Racism alive in India: Story of Kim Barrington Narisetti, an African-American professional

By Kim Barrington Narisetti

January 28, 2014

@ http://economictimes.indiatimes.com/

 

My 12-year-old daughter gets exasperated easily. Maybe it’s because she’s 12. She gets even more exasperated because she says I seem to have a saying for everything: Patience is a virtue. You can catch more bees with honey than with vinegar.

Never judge a book by its cover. When you assume, you make an ass out of you and me. The last two seem to be the most relevant as they apply to racism and racist acts in India. It saddened me to hear about the recent attacks on Ugandan women in Delhi.

As a darkskinned African-American woman who lived in New Delhi for nearly four years, the stories quickly brought back memories of my daily experiences and the assumptions that were made about me and how I was treated. I constantly felt I was on display. I was stared at in restaurants, elevators and even in my car on the street.

Random people would come up to me when I was shopping at Khan Market (usually men) to let me know that they knew someone from Uganda, Nigeria, or the Congo. My response would be: That’s nice. I’m American. The most disturbing incident happened when my husband, Raju, and I were walking back home from a restaurant down the block from our house in New Friends Colony.

A young boy of about 8 was riding on the back of his bike with his father. As they passed us, he hurled a huge rock the size of a fist at me. It landed with a thud on my sunglasses and my head snapped back. If I weren’t wearing huge aviator sunglasses, I likely would have lost my eye. My chivalrous husband chased down the bike, pulled the boy off and gave him and his father a tongue lashing in Hindi and made him apologise.

The boy conceded that he threw the rock because he thought I was African. Therefore, his rock-throwing would certainly have been justified. Daily, I would have my cook pack up in foil any leftover breakfast, whether it were omelettes, idlis, crepes or just bread and butter. I would hand it out to the kids begging for food on the street on the way to my children’s school. When I rolled down the tinted window, the same kids who were begging for something to eat seconds earlier, would then proceed to laugh and point at me.

I easily could have gotten angry and refused to continue to do what I did or cower and have my driver do it instead, but I didn’t. That’s not the kind of person I am. They made assumptions about me and there was really nothing I could do about it. But the racist acts toward me also came at the hands of people who were obviously well educated, well-traveled and should know, well, better.

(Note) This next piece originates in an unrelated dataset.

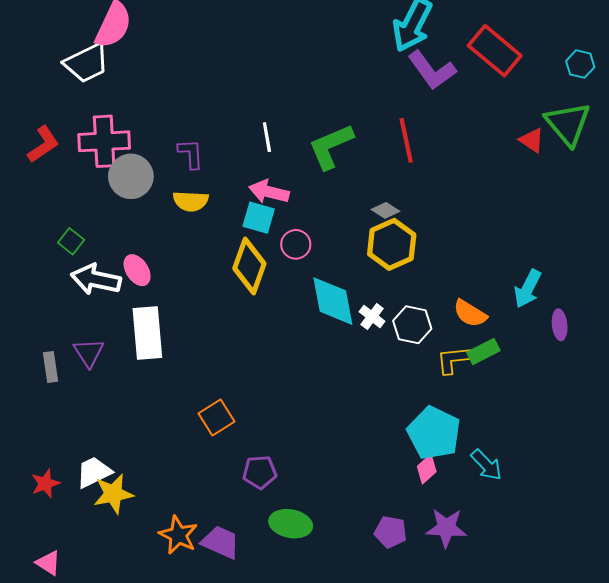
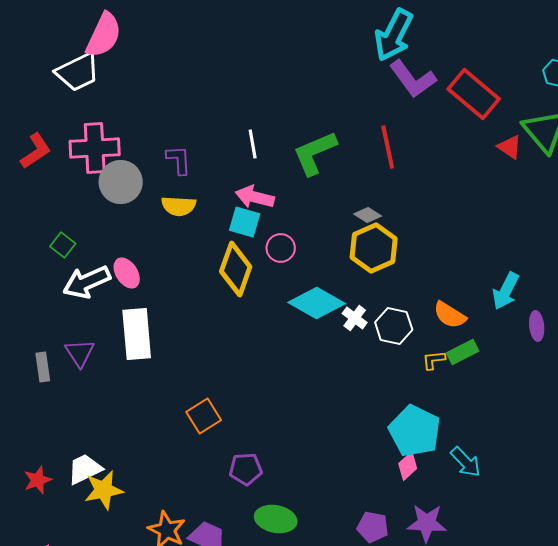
red rectangle: (495, 51) -> (474, 94), moved
white arrow: (96, 279) -> (87, 282), turned -36
cyan diamond: (333, 301) -> (317, 303), turned -50
yellow L-shape: (453, 360) -> (434, 360), size x0.7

At the Oberoi Hotel in Rajasthan where we stayed when my family came to visit from Maryland, a boy started jumping up and down like a monkey and pointing in our direction as we were relaxing on the sofas in the lobby. His parents laughed. They stopped laughing when I went over to them and asked them what was so funny.

 

Surely they and their son had seen pictures of people who looked like me. Obama was my president; Will Smith was the biggest movie star in the world at the time (my apologies to Shah Rukh Khan); and “That’s so Raven” was one of the top kids’ shows on Disney in India.

Coming back to Delhi from the US after summer vacation, we were held up at customs by an official who turned my daughters’ OCI cards and my PIO card over and over and over again. The questions came fast and furious: How did we get it? How long have I been married? Where exactly in Hyderabad is my husband from. He stopped short of asking what could have compelled a Hyderabadi boy with a wheatish complexion to marry an African-American.

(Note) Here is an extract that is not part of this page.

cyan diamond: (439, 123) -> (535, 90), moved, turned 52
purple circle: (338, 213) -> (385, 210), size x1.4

I drew the line when one of the men in the small crowd that had gathered proceeded to touch my youngest daughter’s hair and stroke the arm of my eldest. Did he think the colour would rub off ? Having visited India for 13 years as a tourist to meet my husband’s family and friends, before living in Delhi for the four years, I realise a lot of the behavior toward me and people who look like me stems from the infatuation that Indians have with light skin. Unless I told people I was American, the assumption was that I was African. But that is really neither here nor there.

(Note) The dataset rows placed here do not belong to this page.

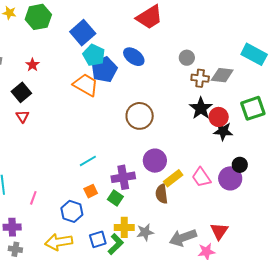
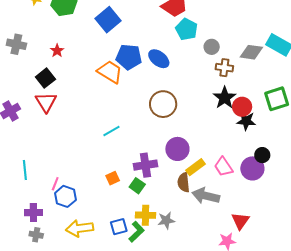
cyan pentagon: (94, 55) -> (187, 29), moved
blue ellipse: (134, 57) -> (159, 59), moved
blue pentagon: (104, 70) -> (129, 57), turned 30
gray diamond: (222, 75) -> (251, 52), moved
red triangle: (22, 116) -> (46, 102), size x1.6
cyan line: (88, 161) -> (111, 131), moved
blue hexagon: (72, 211) -> (65, 196), moved
gray arrow: (183, 238) -> (206, 196), moved, turned 32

Dark skin has a lot of negative connotations attached to it whether you’re Indian or of African descent, hence the bustling skin lightening market. I could only hope that attacks such as these don’t continue to happen. We recently celebrated Martin Luther King Jr’s birthday in America on January 20. He hoped that one day we would live in a nation where people will not be judged by the color of their skin, but the content of their character.

 

(Kim Barrington Narisetti is publisher of Urban Crayon Press. She also held editing positions at The Wall Street Journal, TheStreet.com; Advertising Age and The Source magazine.)